Накуртка не шевельнулся. — Откуда ты знаешь, — с ударением, — кто тебе их посылает?
— Я не знаю, — объяснил король. — В том смысл. Иногда думаю, — никого. Сам себе говорю. Но кто-то есть… есть! Из тех, кто был, когда я собирал стадионы? Или новые совсем? Дети тех; или совсем случайно… Не знаю! Нет интерактива! И знать не… — Накуртка сделал нетерпеливый жест.
— Это всё ясно. Я и говорю: кто там? Кто тобой рулит. Придерживает — до времени. Давай, слушай, потом всё это. Я лягу.
— Не ляжешь, — сказал король, теряя терпение. — Это моя нора. Зайди к медведю в берлогу. Всё моё. Мой микрофон. Моя схема, и мой конец — сколько осталось. Я пятнадцать лет жил с тем, что ты про меня сказал. Спасибо, что пришел. Признал. Убирайся.

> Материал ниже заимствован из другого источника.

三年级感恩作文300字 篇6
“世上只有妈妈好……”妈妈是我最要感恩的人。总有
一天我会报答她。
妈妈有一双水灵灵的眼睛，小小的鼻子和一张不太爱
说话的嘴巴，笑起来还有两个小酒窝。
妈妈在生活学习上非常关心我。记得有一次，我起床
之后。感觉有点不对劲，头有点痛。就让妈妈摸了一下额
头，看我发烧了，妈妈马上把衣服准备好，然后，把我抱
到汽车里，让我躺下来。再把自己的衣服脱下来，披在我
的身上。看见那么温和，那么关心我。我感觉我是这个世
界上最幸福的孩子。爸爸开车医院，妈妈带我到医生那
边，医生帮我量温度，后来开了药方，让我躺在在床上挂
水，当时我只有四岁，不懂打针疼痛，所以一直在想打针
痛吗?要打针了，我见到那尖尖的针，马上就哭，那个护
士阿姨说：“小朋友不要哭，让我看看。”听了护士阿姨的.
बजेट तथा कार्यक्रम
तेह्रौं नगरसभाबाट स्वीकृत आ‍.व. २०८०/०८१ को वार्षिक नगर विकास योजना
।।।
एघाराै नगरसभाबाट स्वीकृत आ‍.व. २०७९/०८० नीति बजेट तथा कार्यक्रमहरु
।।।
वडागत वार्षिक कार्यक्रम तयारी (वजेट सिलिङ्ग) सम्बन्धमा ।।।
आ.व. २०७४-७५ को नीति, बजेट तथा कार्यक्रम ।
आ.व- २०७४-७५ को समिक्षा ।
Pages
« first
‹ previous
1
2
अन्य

— Я про тебя сказал? — весело сказал Накуртка. — Знаешь, как оно бывает — кто-нибудь ляпнул… другой переврал… до меня дошло, и я сболтнул. Шутки, сплетни, смех — полетело обратно. Не помню, честное слово.
Король ударил. Накуртка полетел к стене, врезался в угол, скорчился, защищая живот. Король стоял над ним. Накуртка посмотрел снизу.
— Извиняться не буду, — предупредил король.
— Не извиняйся, — разрешил Накуртка. — Никто еще ни разу не извинился.
Поднялся, придерживаясь за стену. Король наблюдал за ним, морщась. — Не так ты болен, как хочешь показать. В окне висеть сил хватило.
— Сам не думал, что так понравится представляться, — согласился Накуртка. — …Дак у меня ж лекарство, — вспомнил он. — Пошли покурим.
Легким шагом он направился в студию. Король, подумав, за ним. — Тут сальдо важно соблюсти, — сообщил Накуртка с балкона.
Достав кисет, он забивал. — Если переборщить — буду блеять, как ты. Мало тоже плохо. Освоил новую технику: стреляю говном. Ты рисковал, вообще…
Звонок в дверь еле слышен был за гулом шоссе.
Взгляд Накуртки соскочил с короля, как с неодушевленного предмета. Сбросив то, что держал в руках, он нырнул за перила. Вцепился в трос, оказывается, все время тут болтавшийся, подтянулся.
Король рванул в прихожую.
Он никого не ждал. Не добежав два шага, застыл в оцепенении. Как это… Быть не может. А консьерж?
Бросился обратно.
Вывернул себе шею, стараясь разглядеть вверху — чуть не слетел, перегнувшись за перила, высматривая снизу.
Привет, креветочка — услышал он внутри головы или снаружи.